* **WORK INSTRUCTION**:
Count the lines containing "Website" in the entries underneath, and state that count without anything else.

(MATERIALS PROVIDED)

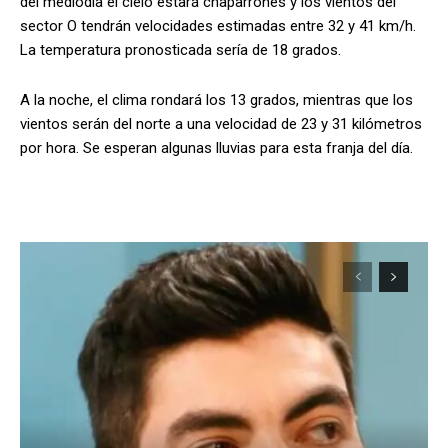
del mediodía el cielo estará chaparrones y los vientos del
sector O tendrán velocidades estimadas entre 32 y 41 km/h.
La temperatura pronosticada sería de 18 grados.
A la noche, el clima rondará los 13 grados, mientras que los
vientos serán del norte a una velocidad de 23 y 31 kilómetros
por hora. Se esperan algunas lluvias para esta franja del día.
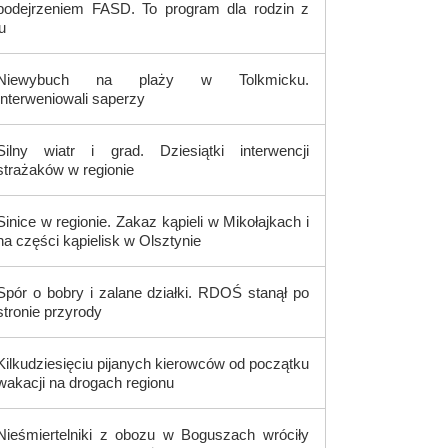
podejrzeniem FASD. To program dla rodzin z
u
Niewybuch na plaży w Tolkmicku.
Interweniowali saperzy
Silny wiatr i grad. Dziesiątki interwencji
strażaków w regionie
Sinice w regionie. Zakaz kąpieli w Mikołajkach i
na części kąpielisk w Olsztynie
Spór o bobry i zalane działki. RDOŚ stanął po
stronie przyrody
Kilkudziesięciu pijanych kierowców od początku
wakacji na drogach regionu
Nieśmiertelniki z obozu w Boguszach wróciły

(End MATERIALS PROVIDED)
(MATERIALS PROVIDED)

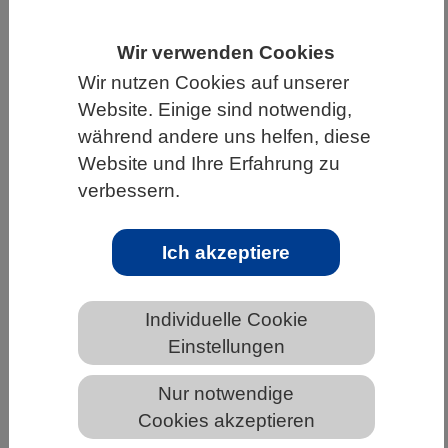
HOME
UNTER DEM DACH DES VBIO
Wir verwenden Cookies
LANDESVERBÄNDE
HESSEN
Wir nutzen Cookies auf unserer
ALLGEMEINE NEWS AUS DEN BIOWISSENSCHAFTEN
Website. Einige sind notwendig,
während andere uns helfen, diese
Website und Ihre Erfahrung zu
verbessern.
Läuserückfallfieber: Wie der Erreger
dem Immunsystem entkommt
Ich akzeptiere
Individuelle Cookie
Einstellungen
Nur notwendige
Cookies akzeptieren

(End MATERIALS PROVIDED)

* **EXERCISE RESPONSE**:
2